Folha de S.Paulo – Guia da Folha
28 de fevereiro de 2014
por Vanessa Barbara
Tem o sujeito que pensa que está em casa e faz questão de comentar o filme inteiro em voz alta, perguntando para a pessoa ao lado: “O que foi que ele disse?”, “Mas matou de verdade?” ou “Ela é prima daquele de óculos?”.
Geralmente é o mesmo cidadão que desembrulha uma bala com extrema lentidão, oferece para toda a fileira e por fim decide comê-la, e é quando descobrimos se tratar de um caramelo toffee que passará ao menos 15 minutos sendo mascado vitoriosamente pelo meliante.
Tem o cara que come salgadinho de cebola no cinema, o que exagerou no perfume, o que está gripado e não para de tossir. Sem falar naquele que não desgruda do celular e faz questão de emitir uma luz celestial desde o início dos trailers, amigo de outro que ri pelo nariz, soltando um discreto, porém irritante, ronquinho.
Há quem chore de soluçar e por pouco não se ponha a assoar o nariz num ombro desconhecido; dentre os espectadores solitários, são muitos os que esperam o final dos créditos e o acender das luzes para caçar um olhar de cumplicidade e então comentar: “Pesado, né?”. Alguns assistem ao filme com a concentração de quem resolve um cálculo diferencial.
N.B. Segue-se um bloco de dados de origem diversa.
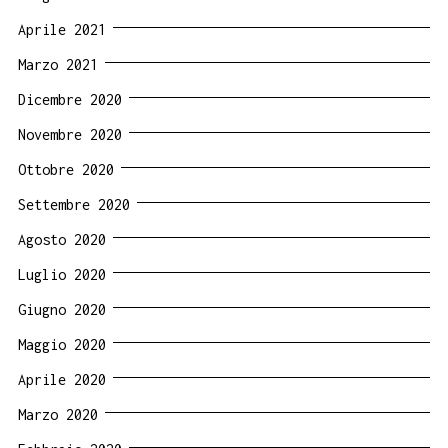
Aprile 2021
Marzo 2021
Dicembre 2020
Novembre 2020
Ottobre 2020
Settembre 2020
Agosto 2020
Luglio 2020
Giugno 2020
Maggio 2020
Aprile 2020
Marzo 2020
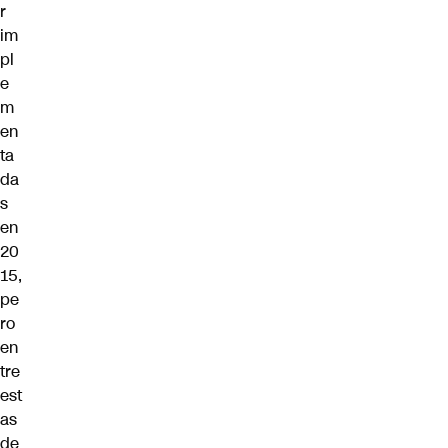
r
im
pl
e
m
en
ta
da
s
en
20
15,
pe
ro
en
tre
est
as
de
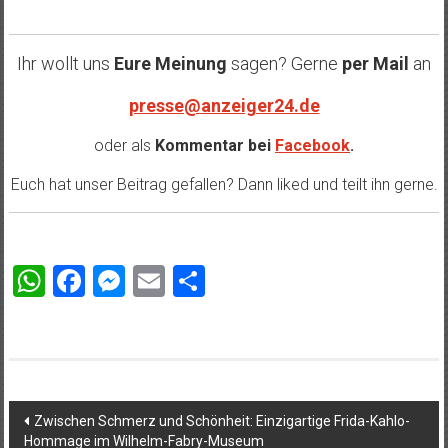
Ihr wollt uns
Eure Meinung
sagen? Gerne
per Mail
an
presse@anzeiger24.de
oder als
Kommentar bei
Facebook
.
Euch hat unser Beitrag gefallen? Dann liked und teilt ihn gerne.
WhatsApp
Facebook
Messenger
Email
Teilen
Beitragsnavigation
Zwischen Schmerz und Schönheit: Einzigartige Frida-Kahlo-
Hommage im Wilhelm-Fabry-Museum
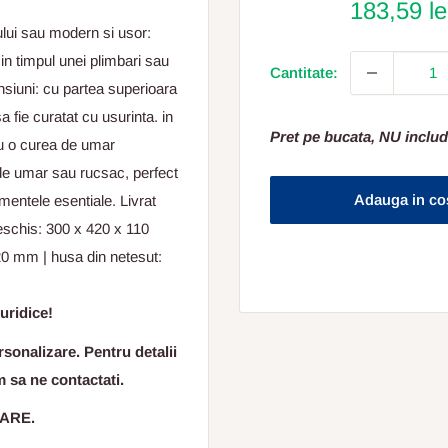
183,59 l
ului sau modern si usor:
 in timpul unei plimbari sau
Cantitate:
mensiuni: cu partea superioara
a fie curatat cu usurinta. in
Pret pe bucata, NU includ
cu o curea de umar
 de umar sau rucsac, perfect
Adauga in co
ementele esentiale. Livrat
eschis: 300 x 420 x 110
20 mm | husa din netesut:
uridice!
sonalizare. Pentru detalii
m sa ne contactati.
OARE.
Quem senta na minha frente costuma ser alguém de 1,84 m com o cabelo fofo e um tique nervoso; quem senta atrás é um jogador de vôlei que cutuca as minhas costas com o joelho pontudo. Do meu lado direito, um sujeito que não compreende a cordial divisão do espaço útil do braço da cadeira —trata-se de um conceito simples que implica em dividir a área longitudinalmente, o que pode acarretar em um incômodo roçar de braços, ou impor uma linha imaginária de latitude a partir da qual eu me apoie na parte dianteira e ele encoste atrás, ou vice-versa.
À minha esquerda, sobra um sujeito que obviamente tem um bebê em casa e só está ali para dormir.